Source data:
■ ■ ■

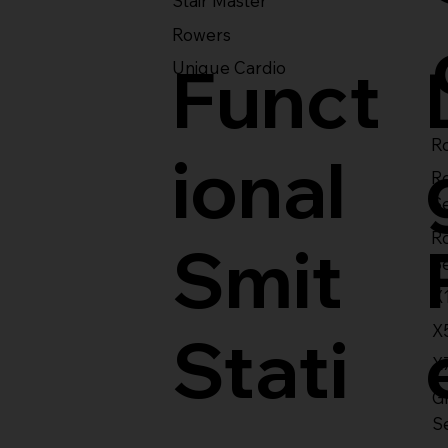
Stair Master
Rowers
Funct
Unique Cardio
Ro
ional
R
S
R
Smit
S
X
X
Stati
X
Gl
S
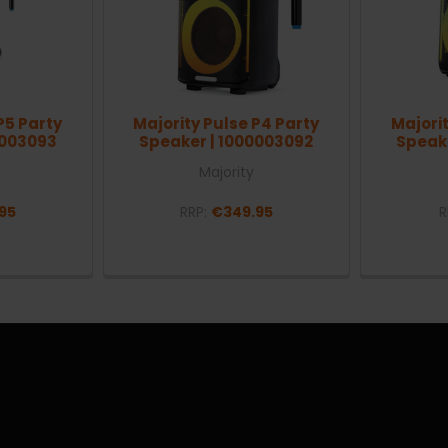
P5 Party
Majority Pulse P4 Party
Majorit
0003093
Speaker | 1000003092
Speak
Majority
95
RRP:
€349.95
R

■ ■ ■

#### REQUIRED WORK
Leave the images out and print each entry exactly.

#### ANSWER AREA
Stair Master
Rowers
Funct
Unique Cardio
Ro
ional
R
S
R
Smit
S
X
X
Stati
X
Gl
S
P5 Party
Majority Pulse P4 Party
Majorit
0003093
Speaker | 1000003092
Speak
Majority
95
RRP:
€349.95
R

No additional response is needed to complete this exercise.